Dried Volumetric Microsampling Approaches for the Therapeutic Drug Monitoring of Psychiatric Patients Undergoing Clozapine Treatment

Camilla Marasca; Roberto Mandrioli; Roccaldo Sardella; Tomaž Vovk; Andrea Armirotti; Andrea Cavalli; Alessandro Serretti; Michele Protti; Laura Mercolini

doi:10.3389/fpsyt.2022.794609

Dried Volumetric Microsampling Approaches for the Therapeutic Drug Monitoring of Psychiatric Patients Undergoing Clozapine Treatment

Front Psychiatry. 2022 Jun 1:13:794609. doi: 10.3389/fpsyt.2022.794609. eCollection 2022.

Authors

Affiliations

¹ Research Group of Pharmaco-Toxicological Analysis (PTA Lab), Department of Pharmacy and Biotechnology (FaBiT), Alma Mater Studiorum - University of Bologna, Bologna, Italy.
² Computational and Chemical Biology, Fondazione Istituto Italiano di Tecnologia (IIT), Genoa, Italy.
³ Department for Life Quality Studies (QuVi), Alma Mater Studiorum - University of Bologna, Rimini, Italy.
⁴ Department of Pharmaceutical Sciences, University of Perugia, Perugia, Italy.
⁵ Faculty of Pharmacy, University of Ljubljana, Ljubljana, Slovenia.
⁶ Analytical Chemistry Lab, Fondazione Istituto Italiano di Tecnologia (IIT), Genoa, Italy.
⁷ Department of Pharmacy and Biotechnology (FaBiT), Alma Mater Studiorum - University of Bologna, Bologna, Italy.
⁸ Department of Biomedical and Neuromotor Sciences (DIBINEM), Alma Mater Studiorum - University of Bologna, Bologna, Italy.

Abstract

Clozapine is one of the most widely used second-generation antipsychotic drugs (SGAs) for the treatment of schizophrenia.
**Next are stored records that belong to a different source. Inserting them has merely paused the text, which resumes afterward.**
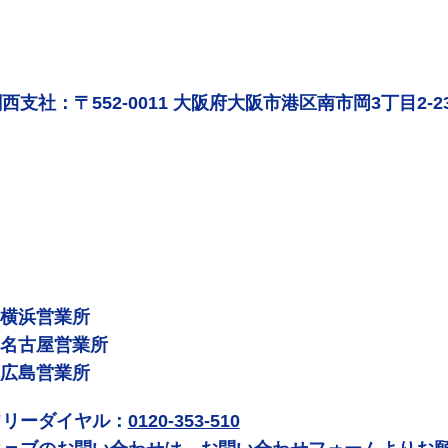
西支社：〒552-0011 大阪府大阪市港区南市岡3丁目2-2
 横浜営業所
 名古屋営業所
 広島営業所
フリーダイヤル：
0120-353-510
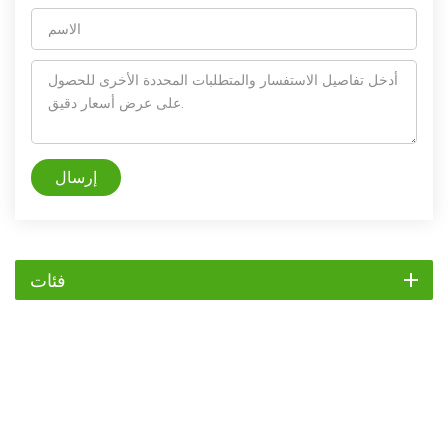
إرسال
فئات
مبرد
مبرد التمرير
مبرد هواء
Despite advantages over first-generation drugs, clozapine still shows significant side effects and interindividual variations in efficacy. In order to ensure frequent therapeutic drug monitoring (TDM) and improve the compliance of psychiatric patients undergoing clozapine treatment, two novel dried microsampling approaches based on whole blood and plasma volumetric absorptive microsampling (b-VAMS and p-VAMS) and microfluidic generated-dried blood spot technology (mfDBS) were developed and coupled to HPLC with electrochemical detection (ED). The proposed miniaturized strategies by means of VAMS and microfluidic channel-based devices provide several advantages in terms of collection, storage, and handling compared to classical blood and plasma processing. Satisfactory validation results were obtained for all microsampling platforms, with mean extraction yields >85.1%, precision as relative standard deviation (RSD) < 5.1%, and stability < 4.5% analyte loss after 30 days for p-VAMS; mean extraction yields > 83.4%, precision RSD < 5.4%, and stability < 4.6% analyte loss after 30 days for b-VAMS, and mean extraction yields > 74.0%, precision RSD < 5.6%, and stability < 4.9% analyte loss after 30 days for mfDBS. The original microsampling methodologies have been successfully applied to the blood and plasma collected from five psychiatric patients for the monitoring of the levels of clozapine and its main metabolites, providing robust and reliable quali-quantitative results. Comparisons between results of the two dried microsampling technologies with those obtained by classic fluid plasma analysis were in good agreement and have demonstrated that the proposed miniaturized approaches could be suitable for TDM purposes.

Keywords: clozapine; microfluidic channel-based technology; microsampling; therapeutic drug monitoring (TDM); volumetric absorptive microsampling (VAMS).